In this work, Cindy Sherman presents a character dressed in men’s designer clothing sitting on a stool and gazing directly at the camera. This is not the first time Sherman has explored drag; in Doctor and Nurse, 1980, she modeled as a male doctor and a female nurse, commenting on gender stereotypes in the professions. Sherman also assumed male characters in history portraits (1988–90) and androgynous figures in clowns (2003–5). Here, the character is posed with elbow resting on knee and chin on fist, reminiscent of Auguste Rodin’s famous nineteenth-century bronze The Thinker. Yet the serious expression is betrayed by the figure’s comical cat-print pants. Of equal weight to the portrait is the background, composed of photographs Sherman took during trips to Bavaria, Shanghai, and Sissinghurst, England. The rich colors, attained through dye sublimation printing (a technique Sherman first used in 2016), are coupled with the extreme digital manipulation of the background images. The result is a glitchy, otherworldly landscape, perhaps a modern-day version of Rodin’s The Gates of Hell.
“I am trying to make other people recognize something of themselves rather than me.” —Cindy Sherman
Cindy Sherman is one of the best-known and most important photographers working today. Her decades-long performative practice of photographing herself under different guises has produced many of contemporary art’s most iconic and influential images. At the heart of Sherman’s work is the multitude of identity stereotypes that have arisen throughout both the history of art and the history of advertising, cinema, and media. Sherman reveals and dismantles these stereotypes as well as the mechanics of their production in creating series after series of photographs that focus on particular image-making procedures. The Broad collection has been dedicated to the work of Sherman for over thirty years and its holdings are unmatched globally.

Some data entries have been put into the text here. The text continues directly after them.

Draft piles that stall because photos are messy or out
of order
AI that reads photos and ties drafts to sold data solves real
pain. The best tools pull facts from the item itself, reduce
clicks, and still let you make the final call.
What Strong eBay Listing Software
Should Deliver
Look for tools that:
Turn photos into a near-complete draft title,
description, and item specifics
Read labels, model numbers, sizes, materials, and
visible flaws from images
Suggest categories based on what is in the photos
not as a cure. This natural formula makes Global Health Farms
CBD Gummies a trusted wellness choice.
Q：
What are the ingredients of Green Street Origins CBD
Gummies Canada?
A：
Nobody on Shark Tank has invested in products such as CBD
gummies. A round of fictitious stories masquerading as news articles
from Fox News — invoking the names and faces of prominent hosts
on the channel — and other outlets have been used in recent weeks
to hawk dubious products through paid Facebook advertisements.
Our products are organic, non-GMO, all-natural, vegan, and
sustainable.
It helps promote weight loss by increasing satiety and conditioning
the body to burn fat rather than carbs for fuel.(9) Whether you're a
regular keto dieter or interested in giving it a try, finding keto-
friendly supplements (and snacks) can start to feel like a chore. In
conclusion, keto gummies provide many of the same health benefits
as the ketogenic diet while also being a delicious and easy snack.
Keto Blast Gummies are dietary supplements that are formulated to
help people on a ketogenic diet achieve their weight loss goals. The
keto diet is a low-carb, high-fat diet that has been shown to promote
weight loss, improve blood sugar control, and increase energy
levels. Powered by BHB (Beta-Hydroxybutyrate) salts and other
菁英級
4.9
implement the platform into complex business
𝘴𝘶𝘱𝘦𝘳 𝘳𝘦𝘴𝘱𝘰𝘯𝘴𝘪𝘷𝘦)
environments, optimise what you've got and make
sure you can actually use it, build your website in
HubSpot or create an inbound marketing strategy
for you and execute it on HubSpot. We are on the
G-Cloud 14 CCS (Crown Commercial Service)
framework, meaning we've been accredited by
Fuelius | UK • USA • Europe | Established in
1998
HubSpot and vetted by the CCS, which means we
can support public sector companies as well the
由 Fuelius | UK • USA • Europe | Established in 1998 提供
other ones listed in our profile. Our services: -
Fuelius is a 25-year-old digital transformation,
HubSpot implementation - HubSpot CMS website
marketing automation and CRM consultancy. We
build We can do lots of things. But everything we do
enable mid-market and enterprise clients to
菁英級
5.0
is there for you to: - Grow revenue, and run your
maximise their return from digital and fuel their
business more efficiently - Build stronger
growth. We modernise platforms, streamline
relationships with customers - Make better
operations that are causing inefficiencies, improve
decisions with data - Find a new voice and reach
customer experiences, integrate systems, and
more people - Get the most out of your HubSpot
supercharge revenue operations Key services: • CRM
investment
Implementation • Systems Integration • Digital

In her first works, small black-and-white photographs known as the Untitled Film Still series, Sherman explored images of women in films of the 1950s and 60s. In the film stills, rather than quoting from recognizable movies, Sherman suggests genres, resulting in characters that emerge as personality types instead of specific actresses. The first six images of the series, including Untitled Film Still #6, 1977, depict the same blonde actress at various stages of her career. Later, the character in Untitled Film Still #34, 1979, appears as a seductress, waiting at home for her lover, and in Untitled Film Still #35, 1979, Sherman might be seen as the trope of the diligent, stay-at-home wife who remains sexually attractive and available to her husband.
In a more recent series, featuring larger color photographs, Sherman restaged the settings of various European portrait paintings of the fifteenth through early nineteenth centuries. In Untitled #205, 1989, Sherman poses as La Fornarina, just as the model might have been painted by her lover, the sixteenth-century Italian painter Raphael, or later by Ingres. Here, however, Sherman’s Fornarina exposes milk-swollen breasts made of plastic and cradles a false pregnant belly beneath her shawl. Sherman’s obvious use of prosthetic body parts and theatrical setting compel the viewer to think about the posturing and modeling of the original historical sources. For this reason, many critics have praised Sherman’s deconstruction of overtly masculine visions of the female in the history of art.